I watch a lecture by Johann Hari, author of Lost Connections. He breathlessly cites research showing that antidepressants are much less useful than you’d expect. That most of the factors that cause depression and anxiety are social and structural. That we’re all so lonely, so lacking in community, so profoundly powerless in our jobs that it’s no wonder we’re all lost and quaking. A man in the audience puts up his hand. He asks what could be done for a family member, shut in with anxiety, hermitted for decades by fear. Hari’s face takes on a tense sheen. ‘I don’t know’, he says. ‘We require such profound social change. Such profound change in the way our society is run and our medical community is structured. The answers are practical - group activity, meaningful work, decentralised power structures. But for this family member’, he says, ‘I don’t know. I’m sorry. I’m sorry.’

Australian adults with depression, anxiety and other mental health conditions have 95% higher household out-of-pocket expenditure than people with no chronic health conditions, and are highly likely to forego care because of cost. People with mental health conditions are 7.65 times more likely to skip healthcare than people without them. At some point, when you’ve been connecting the dots for long enough, you just end up drawing circles, spiralling down like water through a plughole.

I don’t just grind my teeth when I sleep. I do it when I write. I never realise at the time. Not until I stop concentrating. Until I come to. I’m doing it now.
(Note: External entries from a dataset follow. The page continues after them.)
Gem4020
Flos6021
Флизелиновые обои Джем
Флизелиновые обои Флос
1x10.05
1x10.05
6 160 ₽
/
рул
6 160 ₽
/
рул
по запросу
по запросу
My electric toothbrush vibrates when I’ve brushed for long enough. It makes me feel like a child. I load it with expensive high-fluoride toothpaste. I am instructed not to drink water for half an hour afterwards, and the forbidding of it makes me thirsty. I think about the people who say that fluoride makes you docile. I do not feel docile. I feel tired and I feel angry. I photograph a Lunar New Year event. A man from the government in a pinstripe suit says that Melbourne is booming. Flush with investment. Fit to burst with potential. My rent has gone up again. That night, when I spit toothpaste, it is stained with blood.

Between 2011 and 2017, Melbourne was ranked the World’s Most Liveable City by the Economist Intelligence Unit every single year. Even now, it continues to get perfect marks for health care. Smile, you lucky things.